In this notebook you will see
- How to have the RAG as an agent called by another agent (avoid having to explain to the main agent how to interpret the sources)

Again, a lot of improvements could be imagined there.

What we did in previous sections is reused.

# Setup

In [6]:
import os
from typing import Any
import re
import shutil

from docling.document_converter import DocumentConverter

from conversational_toolkit.vectorstores.chromadb import ChromaDBVectorStore
from conversational_toolkit.llms.base import LLMMessage, Roles
from conversational_toolkit.tools.base import Tool
from conversational_toolkit.agents.tool_agent import ToolAgent
from conversational_toolkit.agents.base import QueryWithContext
from conversational_toolkit.embeddings.openai import OpenAIEmbeddings
from conversational_toolkit.llms.openai import OpenAILLM
from conversational_toolkit.chunking.base import Chunk

from utils.specific_chunker import SpecificCharChunker

In [7]:
path_to_docs = "data/docs"
path_to_document = os.path.join(path_to_docs, "alexnet_paper.pdf")

path_to_db = "data/db"
path_to_vectorstore = os.path.join(path_to_db, "example.db")

In [8]:
doc_converter = DocumentConverter()

conv_res = doc_converter.convert(path_to_document)
md = conv_res.document.export_to_markdown()

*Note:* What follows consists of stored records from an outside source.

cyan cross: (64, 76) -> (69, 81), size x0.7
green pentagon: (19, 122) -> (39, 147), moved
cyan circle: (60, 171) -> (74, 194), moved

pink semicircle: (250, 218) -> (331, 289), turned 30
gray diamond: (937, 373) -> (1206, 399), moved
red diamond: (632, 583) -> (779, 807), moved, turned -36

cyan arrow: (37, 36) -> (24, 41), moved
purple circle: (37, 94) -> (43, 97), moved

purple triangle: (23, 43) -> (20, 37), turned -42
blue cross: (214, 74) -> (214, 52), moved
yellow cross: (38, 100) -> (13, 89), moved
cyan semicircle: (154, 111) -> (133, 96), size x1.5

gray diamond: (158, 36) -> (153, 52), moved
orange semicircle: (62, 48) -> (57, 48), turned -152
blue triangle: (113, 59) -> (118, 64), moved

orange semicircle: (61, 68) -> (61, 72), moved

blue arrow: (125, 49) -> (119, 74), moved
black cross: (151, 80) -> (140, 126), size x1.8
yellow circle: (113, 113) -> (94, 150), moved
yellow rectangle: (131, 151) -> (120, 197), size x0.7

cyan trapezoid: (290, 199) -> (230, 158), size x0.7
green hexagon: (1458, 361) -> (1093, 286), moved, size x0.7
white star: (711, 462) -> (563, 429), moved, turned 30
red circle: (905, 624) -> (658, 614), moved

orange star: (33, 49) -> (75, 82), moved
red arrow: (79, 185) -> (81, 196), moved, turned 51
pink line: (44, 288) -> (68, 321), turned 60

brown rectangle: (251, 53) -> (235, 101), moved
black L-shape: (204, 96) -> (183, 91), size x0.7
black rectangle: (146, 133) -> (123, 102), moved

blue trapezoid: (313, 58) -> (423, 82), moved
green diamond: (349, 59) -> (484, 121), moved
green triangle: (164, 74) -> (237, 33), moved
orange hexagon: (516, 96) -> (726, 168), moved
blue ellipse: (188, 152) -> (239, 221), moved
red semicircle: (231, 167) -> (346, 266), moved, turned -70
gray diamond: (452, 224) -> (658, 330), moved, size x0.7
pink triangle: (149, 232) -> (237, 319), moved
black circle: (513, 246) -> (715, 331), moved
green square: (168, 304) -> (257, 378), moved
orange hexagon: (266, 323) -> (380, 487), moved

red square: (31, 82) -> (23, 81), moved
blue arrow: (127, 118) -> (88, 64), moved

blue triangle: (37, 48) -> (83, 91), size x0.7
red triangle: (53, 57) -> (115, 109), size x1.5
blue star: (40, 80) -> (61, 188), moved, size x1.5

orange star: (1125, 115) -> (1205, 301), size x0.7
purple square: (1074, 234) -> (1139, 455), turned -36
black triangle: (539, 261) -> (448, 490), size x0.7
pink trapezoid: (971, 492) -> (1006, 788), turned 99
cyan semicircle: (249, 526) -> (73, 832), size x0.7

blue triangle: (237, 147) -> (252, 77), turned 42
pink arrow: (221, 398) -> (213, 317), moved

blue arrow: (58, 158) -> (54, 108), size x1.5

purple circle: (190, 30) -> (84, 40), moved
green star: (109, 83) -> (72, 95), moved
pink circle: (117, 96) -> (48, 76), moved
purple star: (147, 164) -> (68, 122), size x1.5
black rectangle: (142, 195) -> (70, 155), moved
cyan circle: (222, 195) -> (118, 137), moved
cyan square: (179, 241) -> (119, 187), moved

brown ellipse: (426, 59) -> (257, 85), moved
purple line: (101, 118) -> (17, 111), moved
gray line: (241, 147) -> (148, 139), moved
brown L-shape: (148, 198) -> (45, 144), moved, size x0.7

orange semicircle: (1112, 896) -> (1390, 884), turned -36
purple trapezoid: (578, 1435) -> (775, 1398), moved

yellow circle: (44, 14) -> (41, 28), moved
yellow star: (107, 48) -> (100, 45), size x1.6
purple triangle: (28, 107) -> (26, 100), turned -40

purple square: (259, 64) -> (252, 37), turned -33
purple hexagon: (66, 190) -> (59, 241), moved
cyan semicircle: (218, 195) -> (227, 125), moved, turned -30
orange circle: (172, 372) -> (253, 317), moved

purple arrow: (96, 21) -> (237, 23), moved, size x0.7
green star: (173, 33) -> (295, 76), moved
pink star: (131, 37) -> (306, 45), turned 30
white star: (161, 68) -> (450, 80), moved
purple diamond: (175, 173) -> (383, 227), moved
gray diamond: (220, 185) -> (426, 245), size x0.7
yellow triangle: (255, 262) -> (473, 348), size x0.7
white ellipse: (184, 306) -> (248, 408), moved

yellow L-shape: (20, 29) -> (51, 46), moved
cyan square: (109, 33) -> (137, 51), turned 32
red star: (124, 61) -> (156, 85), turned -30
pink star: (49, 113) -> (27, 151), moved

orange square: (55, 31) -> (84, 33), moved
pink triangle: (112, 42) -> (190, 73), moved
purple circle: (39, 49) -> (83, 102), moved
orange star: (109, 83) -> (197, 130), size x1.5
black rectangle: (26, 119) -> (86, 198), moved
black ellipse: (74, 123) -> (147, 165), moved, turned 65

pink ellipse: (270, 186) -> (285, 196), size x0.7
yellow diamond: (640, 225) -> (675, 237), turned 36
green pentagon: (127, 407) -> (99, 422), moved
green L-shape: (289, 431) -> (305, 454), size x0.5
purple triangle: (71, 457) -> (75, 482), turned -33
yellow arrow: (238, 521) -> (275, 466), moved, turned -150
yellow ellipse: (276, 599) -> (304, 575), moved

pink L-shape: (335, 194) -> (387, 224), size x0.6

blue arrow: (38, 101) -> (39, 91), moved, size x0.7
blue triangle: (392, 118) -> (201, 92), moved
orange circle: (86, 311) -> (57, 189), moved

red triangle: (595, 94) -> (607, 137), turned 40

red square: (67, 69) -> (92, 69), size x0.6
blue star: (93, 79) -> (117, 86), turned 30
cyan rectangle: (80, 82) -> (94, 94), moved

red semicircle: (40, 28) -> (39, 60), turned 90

# replace \n per " ", as often just new lines
md = re.sub(r"(?<!\n)\n(?!\n)", " ", md)

doc_title_to_document = {"alexnet_paper.pdf": md}

chunker = SpecificCharChunker()
chunks = chunker.make_chunks(
    split_characters=["\n\n\n", "\n\n", "\n"],
    document_to_text=doc_title_to_document,
    max_number_of_characters=1024,
)

if os.path.exists(path_to_vectorstore):
    shutil.rmtree(path_to_vectorstore)
embedding_model = OpenAIEmbeddings(model_name="text-embedding-3-small")
embeddings = await embedding_model.get_embeddings([c.content for c in chunks])
vector_store = ChromaDBVectorStore(path_to_vectorstore)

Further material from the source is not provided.